L’Union européenne, coordinatrice des pourparlers de Vienne sur le nucléaire iranien, a soumis « un texte final », a annoncé lundi un responsable européen.

« On a travaillé quatre jours et aujourd’hui le texte est sur la table des hauts représentants », a-t-il déclaré à la presse sous couvert d’anonymat. « La négociation est finie, c’est le texte final (…) et il ne sera pas renégocié ».

« Maintenant la balle est dans le camp des capitales et on va voir ce qui va se passer », a ajouté le responsable européen. « Personne ne reste à Vienne ».

Insistant sur la « qualité du texte », il a dit « espérer vivement qu’il soit accepté » et qu’un accord intervienne « dans quelques semaines ».

Après un blocage de plusieurs mois, les diplomates de l’ensemble des parties (Iran, Russie, Chine, France, Royaume-Uni et Allemagne) sont revenus à Vienne jeudi dernier dans la capitale autrichienne afin de sauver l’accord moribond de 2015.

Le pacte connu sous son acronyme anglais JCPOA vise à garantir le caractère civil du programme nucléaire iranien, accusé de chercher à se doter de l’arme atomique.

Mais à la suite du retrait unilatéral en 2018 des Etats-Unis sous l’impulsion de Donald Trump et du rétablissement des sanctions américaines, Téhéran s’est progressivement affranchi de ses obligations.

L’objectif des pourparlers, auxquels les Etats-Unis participent de manière indirecte, est de remettre le processus sur les rails.

Reste cependant un obstacle de taille : l’Iran réclame à l’Agence internationale de l’énergie atomique (AIEA) la clôture de la question des sites non déclarés, où des traces d’uranium enrichi avaient été retrouvées.

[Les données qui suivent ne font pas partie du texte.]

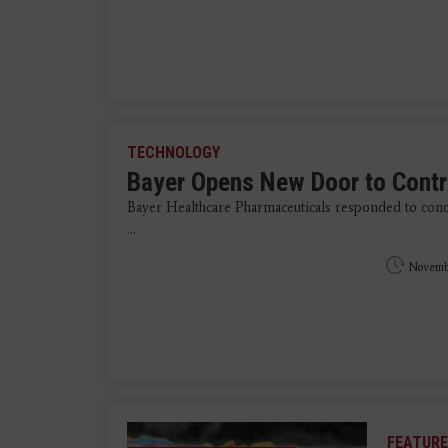
TECHNOLOGY
Bayer Opens New Door to Contr
Bayer Healthcare Pharmaceuticals responded to conc
...
Novemb
FEATURE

« Cela n’a rien à voir avec le JCPOA. En même temps, l’Iran dit que c’est fondamental. J’espère que l’Iran et l’AIEA auront un accord parce que cela facilitera beaucoup de choses », a déclaré le responsable.

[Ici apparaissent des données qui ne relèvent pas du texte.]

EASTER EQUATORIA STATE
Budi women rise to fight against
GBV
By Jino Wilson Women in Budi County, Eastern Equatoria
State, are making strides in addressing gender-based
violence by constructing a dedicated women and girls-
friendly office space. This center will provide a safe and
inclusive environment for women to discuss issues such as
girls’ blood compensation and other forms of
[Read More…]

« L’agence devrait complètement régler la question (…) par la voie technique, et s’éloigner des questions politiques non pertinentes et non constructives », avait affirmé dimanche le ministre iranien des Affaires étrangères Hossein Amir-Abdollahian.

L’Iran a dit qu’il examinait toujours ce « texte final ». « Dès que nous avons reçu ces idées, nous avons fait part de notre réponse initiale et nos réflexions (…) mais naturellement les clauses nécessitent un examen global et nous transmettrons nos vues et nos remarques » à l’UE et « aux autres parties », a indiqué un responsable des Affaires étrangères iraniennes cité par l’agence Irna. L’UE a affirmé que le texte « ne sera pas renégocié ».